═════ Stored data ═════

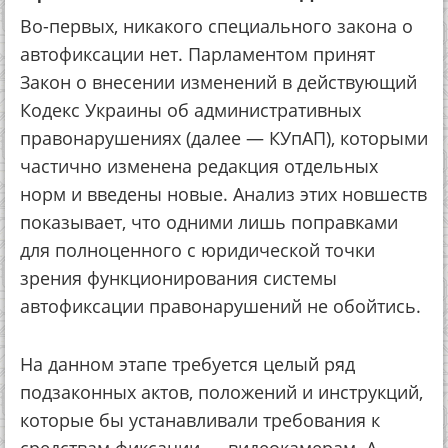
Во-первых, никакого специального закона о
автофиксации нет. Парламентом принят
Закон о внесении изменений в действующий
Кодекс Украины об административных
правонарушениях (далее — КУпАП), которыми
частично изменена редакция отдельных
норм и введены новые. Анализ этих новшеств
показывает, что одними лишь поправками
для полноценного с юридической точки
зрения функционирования системы
автофиксации правонарушений не обойтись.
На данном этапе требуется целый ряд
подзаконных актов, положений и инструкций,
которые бы устанавливали требования к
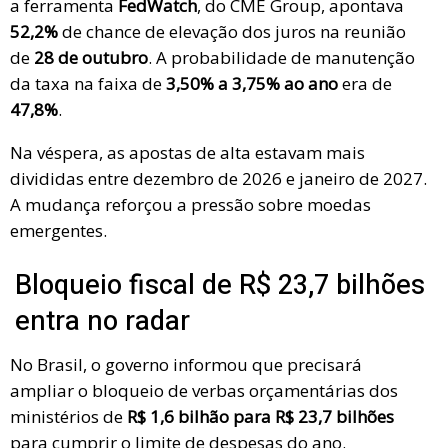
a ferramenta
FedWatch
, do CME Group, apontava
52,2%
de chance de elevação dos juros na reunião
de
28 de outubro
. A probabilidade de manutenção
da taxa na faixa de
3,50% a 3,75% ao ano
era de
47,8%
.
Na véspera, as apostas de alta estavam mais
divididas entre dezembro de 2026 e janeiro de 2027.
A mudança reforçou a pressão sobre moedas
emergentes.
Bloqueio fiscal de R$ 23,7 bilhões
entra no radar
No Brasil, o governo informou que precisará
ampliar o bloqueio de verbas orçamentárias dos
ministérios de
R$ 1,6 bilhão para R$ 23,7 bilhões
para cumprir o limite de despesas do ano.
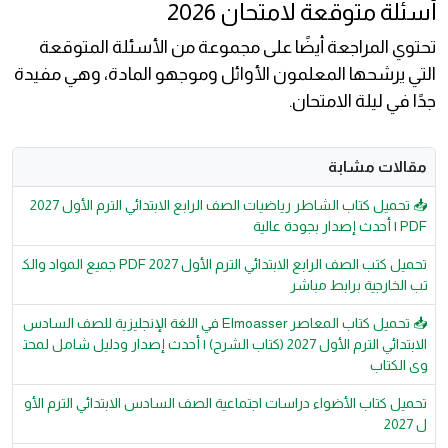
أسئلة متوقعة لامتحان 2026
تحتوي المراجعة أيضًا على مجموعة من الأسئلة المتوقعة
التي يرشحها المعلمون الأوائل وموجهو المادة، وهي مفيدة
جدًا في ليلة الامتحان.
مقالات مشابة
📥 تحميل كتاب الشاطر رياضيات الصف الرابع الابتدائي الترم الأول 2027
PDF | أحدث إصدار بجودة عالية
تحميل كتب الصف الرابع الابتدائي الترم الأول 2027 PDF جميع المواد والك
تب الخارجية برابط مباشر
📥 تحميل كتاب المعاصر Elmoasser في اللغة الإنجليزية للصف السادس
الابتدائي الترم الأول 2027 (كتاب الشرح) | أحدث إصدار ودليل شامل لمحت
وى الكتاب
تحميل كتاب الأضواء دراسات اجتماعية الصف السادس الابتدائي الترم الأو
ل 2027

═════

What you should do - Above are the entries. Copy exactly the part that opens with the line containing "Закон о внесении изменений в действующий" and closes with the line containing "показывает, что одними лишь поправками", and no more.

Task response -
Закон о внесении изменений в действующий
Кодекс Украины об административных
правонарушениях (далее — КУпАП), которыми
частично изменена редакция отдельных
норм и введены новые. Анализ этих новшеств
показывает, что одними лишь поправками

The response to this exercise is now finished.